It is clear to see that student performance is a poor measure of teaching ability as many other factors exist to influence this criteria. To blame teachers for poor performance of students based purely on teacher pedagogy (teaching methods) or lack of knowledge of content ignores a host of other possible reasons.

Passion, student behaviour and being fiery

One of the issues in classes today that stems from the home is that students have trouble accepting that a teacher has authority in the classroom. At home they argue with parents in a very democratic fashion. Students believe (wholeheartedly) that they have a right of reply to any misconception that they face.

I must admit this gets me fired up especially in my 'A' class. Any student willing to take responsibility for the care, nurture, learning needs and welfare of thirty students, get a degree as a minimum requirement for teaching can have my job if they can prove they would do it better. Until they do this, if I ask a student to be quiet or stand in the hall, see the team leader, copy off the board or attempt a question they may believe they can't do, I expect them to attempt to follow my expectation.

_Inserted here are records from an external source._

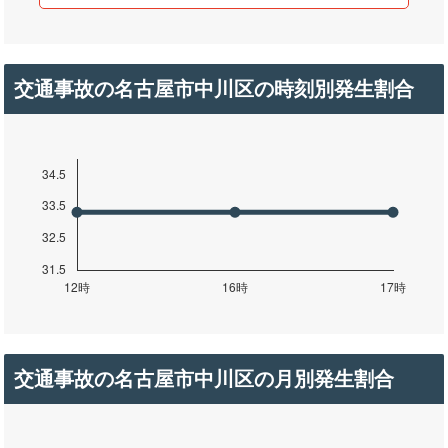
交通事故の名古屋市中川区の時刻別発生割合
交通事故の名古屋市中川区の月別発生割合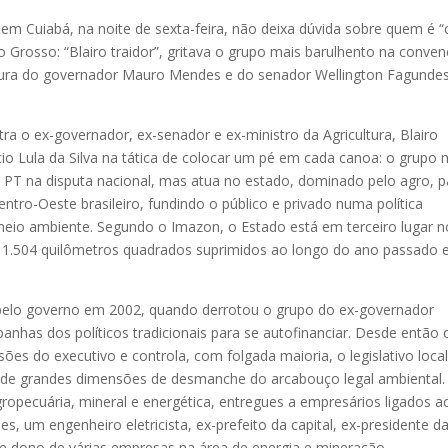
m Cuiabá, na noite de sexta-feira, não deixa dúvida sobre quem é “
 Grosso: “Blairo traidor”, gritava o grupo mais barulhento na conve
tura do governador Mauro Mendes e do senador Wellington Fagunde
a o ex-governador, ex-senador e ex-ministro da Agricultura, Blairo
io Lula da Silva na tática de colocar um pé em cada canoa: o grupo 
PT na disputa nacional, mas atua no estado, dominado pelo agro, p
entro-Oeste brasileiro, fundindo o público e privado numa política
meio ambiente. Segundo o Imazon, o Estado está em terceiro lugar n
1.504 quilômetros quadrados suprimidos ao longo do ano passado 
 pelo governo em 2002, quando derrotou o grupo do ex-governador
anhas dos políticos tradicionais para se autofinanciar. Desde então 
ões do executivo e controla, com folgada maioria, o legislativo local
a de grandes dimensões de desmanche do arcabouço legal ambiental.
ropecuária, mineral e energética, entregues a empresários ligados a
 um engenheiro eletricista, ex-prefeito da capital, ex-presidente d
 e dono de várias empresas na área de energia e mineração.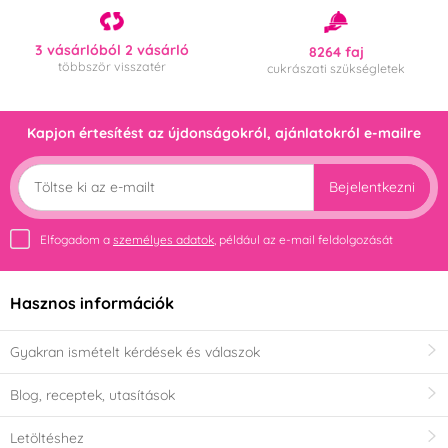
3 vásárlóból 2 vásárló
8264 faj
többször visszatér
cukrászati szükségletek
Kapjon értesítést az újdonságokról, ajánlatokról e-mailre
Bejelentkezni
Elfogadom a
személyes adatok
, például az e-mail feldolgozását
Hasznos információk
Gyakran ismételt kérdések és válaszok
Blog, receptek, utasítások
Letöltéshez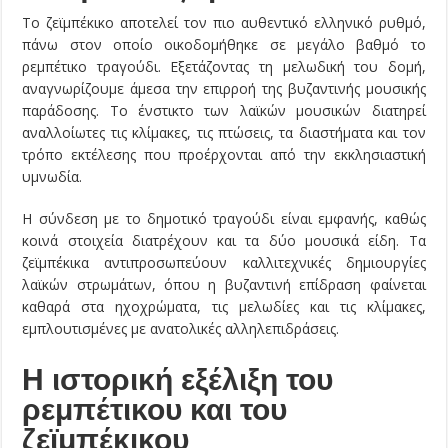
Το ζεϊμπέκικο αποτελεί τον πιο αυθεντικό ελληνικό ρυθμό,
πάνω στον οποίο οικοδομήθηκε σε μεγάλο βαθμό το
ρεμπέτικο τραγούδι. Εξετάζοντας τη μελωδική του δομή,
αναγνωρίζουμε άμεσα την επιρροή της βυζαντινής μουσικής
παράδοσης. Το ένστικτο των λαϊκών μουσικών διατηρεί
αναλλοίωτες τις κλίμακες, τις πτώσεις, τα διαστήματα και τον
τρόπο εκτέλεσης που προέρχονται από την εκκλησιαστική
υμνωδία.
Η σύνδεση με το δημοτικό τραγούδι είναι εμφανής, καθώς
κοινά στοιχεία διατρέχουν και τα δύο μουσικά είδη. Τα
ζεϊμπέκικα αντιπροσωπεύουν καλλιτεχνικές δημιουργίες
λαϊκών στρωμάτων, όπου η βυζαντινή επίδραση φαίνεται
καθαρά στα ηχοχρώματα, τις μελωδίες και τις κλίμακες,
εμπλουτισμένες με ανατολικές αλληλεπιδράσεις.
Η ιστορική εξέλιξη του
ρεμπέτικου και του
ζεϊμπέκικου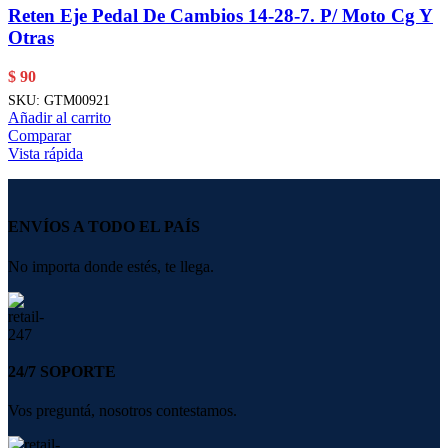
Reten Eje Pedal De Cambios 14-28-7. P/ Moto Cg Y
Otras
$
90
SKU:
GTM00921
Añadir al carrito
Comparar
Vista rápida
ENVÍOS A TODO EL PAÍS
No importa donde estés, te llega.
24/7 SOPORTE
Vos preguntá, nosotros contestamos.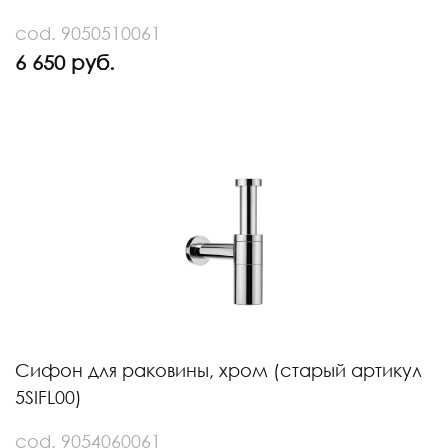
cod. 9050510061
6 650 руб.
Сифон для раковины, хром (старый артикул
5SIFL00)
cod. 9054060061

They will fail sometimes, and this is ok. This does not give them a right to argue and waste teaching time. It should prompt some introspection as to why they didn't understand how to do it and hopefully seek assistance from friends, pay more attention when solutions are put on the board or seek assistance at an opportune moment during class or after class. Maybe it would be a good idea to get them to journal why they have had such trouble understanding a concept and identify ways they could better understand a topic. Bringing the correct materials to class (eg. CAS calculators, pens, paper, texts), paying attention during instruction, fostering friendships with those that do understand, reading their notes (and keeping them in a place they can be used) - attending school regularly (my favourite) and catching up after sickness may be a good start.

These students do not have a right to insist on help at a time that suits them. To use a claim for help to justify poor or avoidant behaviour is not acceptable. I would love to be able to provide just-in-time intervention to every student all of the time. In a class of thirty it just is not possible. The belief that getting instant help is a right is infuriating and I don't know where it is being fostered. Maybe I should enquire into how many are only children (and thus do not have to compete for attention) and also examine my own methods of helping during practice time (maybe I am a contributer to the problem!).

When instructed on where their actions are errant I expect nothing less than silence especially with those talking during teaching time - this is done in the hall outside my room. Try my patience and half the school hears. It's fun watching them open their mouth and then hear them "but you won't let me talk to explain". If you talk during my teaching time and I have to stop the only thing I wish to hear is I'm sorry and then see an end to that behavior. Woebetide the student that interupts me again. My other students have the right to learn and it must be protected.

There must be a line between teacher expectation and student behaviour. There must be a consequence if this is crossed. A lecture, for many of my kids is enough to get the message. If they get the message, no further consequence. If it continues -they start the path to BMIS.

The argumentative nature of students at correct times needs to be fostered (we don't want meek students) - but it must be cultivated with manners and knowledge that there is a time and place to discuss the finer points of an issue. I always offer time after class for extra assistance and am happy to discuss any issues or problems from a class at this time. Funnily enough rarely is this offer taken up by these students during lunch or their own time.

Creating inspirational students

Students aren't born inspirational. They're born rather podgy blobs that whinge a lot... Some never change...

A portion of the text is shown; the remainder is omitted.